INSTRUCTIONS FOR THE TASK -
From the first line to the last, print the listing exactly.

EXTRACTED INFORMATION -

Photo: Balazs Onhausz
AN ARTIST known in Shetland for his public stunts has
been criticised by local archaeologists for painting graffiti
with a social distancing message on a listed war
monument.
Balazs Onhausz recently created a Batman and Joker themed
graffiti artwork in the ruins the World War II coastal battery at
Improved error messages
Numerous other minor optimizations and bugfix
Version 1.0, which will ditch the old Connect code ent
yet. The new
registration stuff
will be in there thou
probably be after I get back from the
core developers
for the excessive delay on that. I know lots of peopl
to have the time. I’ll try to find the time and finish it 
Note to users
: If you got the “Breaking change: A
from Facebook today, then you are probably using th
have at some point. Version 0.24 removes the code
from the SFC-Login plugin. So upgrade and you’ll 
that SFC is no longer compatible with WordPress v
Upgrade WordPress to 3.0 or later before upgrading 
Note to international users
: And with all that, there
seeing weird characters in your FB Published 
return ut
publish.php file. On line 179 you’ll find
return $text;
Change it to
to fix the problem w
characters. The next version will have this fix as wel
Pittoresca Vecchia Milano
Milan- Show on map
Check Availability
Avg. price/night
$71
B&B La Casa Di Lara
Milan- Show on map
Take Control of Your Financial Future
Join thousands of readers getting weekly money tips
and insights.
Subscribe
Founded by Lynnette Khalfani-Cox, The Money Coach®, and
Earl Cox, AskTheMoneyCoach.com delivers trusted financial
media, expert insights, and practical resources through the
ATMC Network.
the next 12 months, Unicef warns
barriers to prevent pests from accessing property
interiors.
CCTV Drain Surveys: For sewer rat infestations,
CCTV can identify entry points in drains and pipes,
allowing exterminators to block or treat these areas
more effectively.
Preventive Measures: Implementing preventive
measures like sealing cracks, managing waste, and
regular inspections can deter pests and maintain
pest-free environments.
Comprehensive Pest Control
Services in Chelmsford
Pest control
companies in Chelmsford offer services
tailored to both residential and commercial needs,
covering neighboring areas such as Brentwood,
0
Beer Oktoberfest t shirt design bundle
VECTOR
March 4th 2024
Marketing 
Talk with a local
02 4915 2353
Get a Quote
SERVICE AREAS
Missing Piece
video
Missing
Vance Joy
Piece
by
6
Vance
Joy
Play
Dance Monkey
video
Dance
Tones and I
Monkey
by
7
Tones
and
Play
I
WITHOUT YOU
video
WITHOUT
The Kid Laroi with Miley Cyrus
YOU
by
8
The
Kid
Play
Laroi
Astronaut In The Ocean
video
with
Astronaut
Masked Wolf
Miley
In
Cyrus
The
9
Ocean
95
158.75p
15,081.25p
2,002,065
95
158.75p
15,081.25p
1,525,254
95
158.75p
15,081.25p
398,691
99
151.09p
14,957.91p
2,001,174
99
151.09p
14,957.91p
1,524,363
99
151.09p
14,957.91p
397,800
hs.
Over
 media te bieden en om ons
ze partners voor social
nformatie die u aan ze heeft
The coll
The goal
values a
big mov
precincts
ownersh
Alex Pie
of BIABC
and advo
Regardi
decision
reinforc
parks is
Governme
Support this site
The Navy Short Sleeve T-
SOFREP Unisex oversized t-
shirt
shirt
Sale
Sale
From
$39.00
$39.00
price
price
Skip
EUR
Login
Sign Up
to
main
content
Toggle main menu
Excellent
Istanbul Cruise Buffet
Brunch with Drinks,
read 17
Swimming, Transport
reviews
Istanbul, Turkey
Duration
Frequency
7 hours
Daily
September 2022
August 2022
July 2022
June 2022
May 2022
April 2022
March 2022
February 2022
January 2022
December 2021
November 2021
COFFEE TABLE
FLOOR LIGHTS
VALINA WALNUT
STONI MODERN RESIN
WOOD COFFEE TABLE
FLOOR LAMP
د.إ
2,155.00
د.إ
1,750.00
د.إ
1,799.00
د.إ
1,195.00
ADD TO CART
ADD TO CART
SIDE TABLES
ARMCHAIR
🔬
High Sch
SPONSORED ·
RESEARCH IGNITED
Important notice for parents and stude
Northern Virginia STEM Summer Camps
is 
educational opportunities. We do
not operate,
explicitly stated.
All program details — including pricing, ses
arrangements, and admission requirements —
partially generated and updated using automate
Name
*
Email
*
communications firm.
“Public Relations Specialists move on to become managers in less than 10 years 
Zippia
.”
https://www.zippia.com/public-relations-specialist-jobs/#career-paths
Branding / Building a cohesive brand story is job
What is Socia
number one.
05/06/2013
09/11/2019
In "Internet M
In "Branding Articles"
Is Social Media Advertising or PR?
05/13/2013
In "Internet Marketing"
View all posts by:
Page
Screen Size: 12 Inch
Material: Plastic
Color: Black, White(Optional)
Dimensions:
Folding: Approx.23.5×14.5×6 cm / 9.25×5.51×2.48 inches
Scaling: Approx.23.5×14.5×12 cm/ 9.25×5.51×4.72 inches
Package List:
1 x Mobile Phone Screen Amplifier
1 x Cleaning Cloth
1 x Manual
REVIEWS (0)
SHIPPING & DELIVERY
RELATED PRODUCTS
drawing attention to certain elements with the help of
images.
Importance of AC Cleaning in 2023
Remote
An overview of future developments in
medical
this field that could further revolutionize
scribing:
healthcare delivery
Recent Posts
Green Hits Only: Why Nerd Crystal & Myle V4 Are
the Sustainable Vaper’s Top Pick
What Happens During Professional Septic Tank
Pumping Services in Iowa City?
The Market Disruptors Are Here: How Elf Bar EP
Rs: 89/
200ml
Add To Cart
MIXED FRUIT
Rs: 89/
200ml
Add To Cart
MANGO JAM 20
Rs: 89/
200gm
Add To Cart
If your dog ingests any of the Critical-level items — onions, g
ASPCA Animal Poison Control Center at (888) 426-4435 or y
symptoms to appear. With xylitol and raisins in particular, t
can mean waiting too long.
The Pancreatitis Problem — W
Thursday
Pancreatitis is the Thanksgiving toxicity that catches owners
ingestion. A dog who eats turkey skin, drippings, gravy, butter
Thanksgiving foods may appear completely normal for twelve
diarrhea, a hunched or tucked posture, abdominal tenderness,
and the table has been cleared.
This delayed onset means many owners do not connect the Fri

SOLUTION TO THIS PROBLEM -
Photo: Balazs Onhausz
AN ARTIST known in Shetland for his public stunts has
been criticised by local archaeologists for painting graffiti
with a social distancing message on a listed war
monument.
Balazs Onhausz recently created a Batman and Joker themed
graffiti artwork in the ruins the World War II coastal battery at
Improved error messages
Numerous other minor optimizations and bugfix
Version 1.0, which will ditch the old Connect code ent
yet. The new
registration stuff
will be in there thou
probably be after I get back from the
core developers
for the excessive delay on that. I know lots of peopl
to have the time. I’ll try to find the time and finish it 
Note to users
: If you got the “Breaking change: A
from Facebook today, then you are probably using th
have at some point. Version 0.24 removes the code
from the SFC-Login plugin. So upgrade and you’ll 
that SFC is no longer compatible with WordPress v
Upgrade WordPress to 3.0 or later before upgrading 
Note to international users
: And with all that, there
seeing weird characters in your FB Published 
return ut
publish.php file. On line 179 you’ll find
return $text;
Change it to
to fix the problem w
characters. The next version will have this fix as wel
Pittoresca Vecchia Milano
Milan- Show on map
Check Availability
Avg. price/night
$71
B&B La Casa Di Lara
Milan- Show on map
Take Control of Your Financial Future
Join thousands of readers getting weekly money tips
and insights.
Subscribe
Founded by Lynnette Khalfani-Cox, The Money Coach®, and
Earl Cox, AskTheMoneyCoach.com delivers trusted financial
media, expert insights, and practical resources through the
ATMC Network.
the next 12 months, Unicef warns
barriers to prevent pests from accessing property
interiors.
CCTV Drain Surveys: For sewer rat infestations,
CCTV can identify entry points in drains and pipes,
allowing exterminators to block or treat these areas
more effectively.
Preventive Measures: Implementing preventive
measures like sealing cracks, managing waste, and
regular inspections can deter pests and maintain
pest-free environments.
Comprehensive Pest Control
Services in Chelmsford
Pest control
companies in Chelmsford offer services
tailored to both residential and commercial needs,
covering neighboring areas such as Brentwood,
0
Beer Oktoberfest t shirt design bundle
VECTOR
March 4th 2024
Marketing 
Talk with a local
02 4915 2353
Get a Quote
SERVICE AREAS
Missing Piece
video
Missing
Vance Joy
Piece
by
6
Vance
Joy
Play
Dance Monkey
video
Dance
Tones and I
Monkey
by
7
Tones
and
Play
I
WITHOUT YOU
video
WITHOUT
The Kid Laroi with Miley Cyrus
YOU
by
8
The
Kid
Play
Laroi
Astronaut In The Ocean
video
with
Astronaut
Masked Wolf
Miley
In
Cyrus
The
9
Ocean
95
158.75p
15,081.25p
2,002,065
95
158.75p
15,081.25p
1,525,254
95
158.75p
15,081.25p
398,691
99
151.09p
14,957.91p
2,001,174
99
151.09p
14,957.91p
1,524,363
99
151.09p
14,957.91p
397,800
hs.
Over
 media te bieden en om ons
ze partners voor social
nformatie die u aan ze heeft
The coll
The goal
values a
big mov
precincts
ownersh
Alex Pie
of BIABC
and advo
Regardi
decision
reinforc
parks is
Governme
Support this site
The Navy Short Sleeve T-
SOFREP Unisex oversized t-
shirt
shirt
Sale
Sale
From
$39.00
$39.00
price
price
Skip
EUR
Login
Sign Up
to
main
content
Toggle main menu
Excellent
Istanbul Cruise Buffet
Brunch with Drinks,
read 17
Swimming, Transport
reviews
Istanbul, Turkey
Duration
Frequency
7 hours
Daily
September 2022
August 2022
July 2022
June 2022
May 2022
April 2022
March 2022
February 2022
January 2022
December 2021
November 2021
COFFEE TABLE
FLOOR LIGHTS
VALINA WALNUT
STONI MODERN RESIN
WOOD COFFEE TABLE
FLOOR LAMP
د.إ
2,155.00
د.إ
1,750.00
د.إ
1,799.00
د.إ
1,195.00
ADD TO CART
ADD TO CART
SIDE TABLES
ARMCHAIR
🔬
High Sch
SPONSORED ·
RESEARCH IGNITED
Important notice for parents and stude
Northern Virginia STEM Summer Camps
is 
educational opportunities. We do
not operate,
explicitly stated.
All program details — including pricing, ses
arrangements, and admission requirements —
partially generated and updated using automate
Name
*
Email
*
communications firm.
“Public Relations Specialists move on to become managers in less than 10 years 
Zippia
.”
https://www.zippia.com/public-relations-specialist-jobs/#career-paths
Branding / Building a cohesive brand story is job
What is Socia
number one.
05/06/2013
09/11/2019
In "Internet M
In "Branding Articles"
Is Social Media Advertising or PR?
05/13/2013
In "Internet Marketing"
View all posts by:
Page
Screen Size: 12 Inch
Material: Plastic
Color: Black, White(Optional)
Dimensions:
Folding: Approx.23.5×14.5×6 cm / 9.25×5.51×2.48 inches
Scaling: Approx.23.5×14.5×12 cm/ 9.25×5.51×4.72 inches
Package List:
1 x Mobile Phone Screen Amplifier
1 x Cleaning Cloth
1 x Manual
REVIEWS (0)
SHIPPING & DELIVERY
RELATED PRODUCTS
drawing attention to certain elements with the help of
images.
Importance of AC Cleaning in 2023
Remote
An overview of future developments in
medical
this field that could further revolutionize
scribing:
healthcare delivery
Recent Posts
Green Hits Only: Why Nerd Crystal & Myle V4 Are
the Sustainable Vaper’s Top Pick
What Happens During Professional Septic Tank
Pumping Services in Iowa City?
The Market Disruptors Are Here: How Elf Bar EP
Rs: 89/
200ml
Add To Cart
MIXED FRUIT
Rs: 89/
200ml
Add To Cart
MANGO JAM 20
Rs: 89/
200gm
Add To Cart
If your dog ingests any of the Critical-level items — onions, g
ASPCA Animal Poison Control Center at (888) 426-4435 or y
symptoms to appear. With xylitol and raisins in particular, t
can mean waiting too long.
The Pancreatitis Problem — W
Thursday
Pancreatitis is the Thanksgiving toxicity that catches owners
ingestion. A dog who eats turkey skin, drippings, gravy, butter
Thanksgiving foods may appear completely normal for twelve
diarrhea, a hunched or tucked posture, abdominal tenderness,
and the table has been cleared.
This delayed onset means many owners do not connect the Fri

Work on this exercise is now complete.